Top of Data provided

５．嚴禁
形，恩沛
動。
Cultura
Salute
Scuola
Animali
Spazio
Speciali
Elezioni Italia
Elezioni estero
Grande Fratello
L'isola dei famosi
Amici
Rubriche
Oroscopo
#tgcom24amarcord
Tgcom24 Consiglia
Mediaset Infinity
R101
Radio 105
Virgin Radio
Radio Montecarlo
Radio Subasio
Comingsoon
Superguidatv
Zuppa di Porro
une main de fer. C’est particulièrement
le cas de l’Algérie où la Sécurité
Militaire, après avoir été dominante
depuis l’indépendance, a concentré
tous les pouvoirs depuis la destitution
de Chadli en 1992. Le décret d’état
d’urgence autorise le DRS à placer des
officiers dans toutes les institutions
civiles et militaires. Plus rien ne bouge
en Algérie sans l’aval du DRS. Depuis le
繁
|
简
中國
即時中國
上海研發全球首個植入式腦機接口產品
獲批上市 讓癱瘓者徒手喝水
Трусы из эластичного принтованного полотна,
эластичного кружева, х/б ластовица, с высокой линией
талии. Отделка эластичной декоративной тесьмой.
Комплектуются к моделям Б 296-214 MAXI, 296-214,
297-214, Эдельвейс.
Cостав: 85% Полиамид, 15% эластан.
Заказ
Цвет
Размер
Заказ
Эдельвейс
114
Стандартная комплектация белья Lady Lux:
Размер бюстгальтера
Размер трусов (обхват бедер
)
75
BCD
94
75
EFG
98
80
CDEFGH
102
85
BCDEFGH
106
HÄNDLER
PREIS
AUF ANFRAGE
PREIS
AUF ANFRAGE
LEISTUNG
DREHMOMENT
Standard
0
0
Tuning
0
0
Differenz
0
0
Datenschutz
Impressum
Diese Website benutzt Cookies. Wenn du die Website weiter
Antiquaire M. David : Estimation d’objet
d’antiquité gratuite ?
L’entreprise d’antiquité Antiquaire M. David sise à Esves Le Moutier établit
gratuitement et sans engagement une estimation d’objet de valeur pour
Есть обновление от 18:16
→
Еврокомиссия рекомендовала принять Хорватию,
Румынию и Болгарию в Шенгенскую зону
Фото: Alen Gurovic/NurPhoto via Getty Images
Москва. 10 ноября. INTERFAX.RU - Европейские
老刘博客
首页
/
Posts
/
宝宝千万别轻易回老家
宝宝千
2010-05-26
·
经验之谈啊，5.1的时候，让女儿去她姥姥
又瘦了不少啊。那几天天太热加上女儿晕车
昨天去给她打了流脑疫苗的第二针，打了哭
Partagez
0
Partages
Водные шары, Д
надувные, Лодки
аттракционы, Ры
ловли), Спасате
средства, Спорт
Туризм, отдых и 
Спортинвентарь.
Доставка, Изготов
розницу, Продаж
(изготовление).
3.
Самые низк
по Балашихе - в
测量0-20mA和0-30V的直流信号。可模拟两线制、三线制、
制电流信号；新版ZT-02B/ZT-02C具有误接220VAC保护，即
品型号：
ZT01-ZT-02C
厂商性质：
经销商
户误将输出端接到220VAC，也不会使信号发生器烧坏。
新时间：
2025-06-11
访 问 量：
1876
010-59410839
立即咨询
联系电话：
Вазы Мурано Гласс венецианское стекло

Bottom of Data provided

• [Exercise requirements]:
Print again the material above, limited to the lines from the one holding "ZT01-ZT-02C" through the last, inclusive.

• [Answer to the problem]:
ZT01-ZT-02C
厂商性质：
经销商
户误将输出端接到220VAC，也不会使信号发生器烧坏。
新时间：
2025-06-11
访 问 量：
1876
010-59410839
立即咨询
联系电话：
Вазы Мурано Гласс венецианское стекло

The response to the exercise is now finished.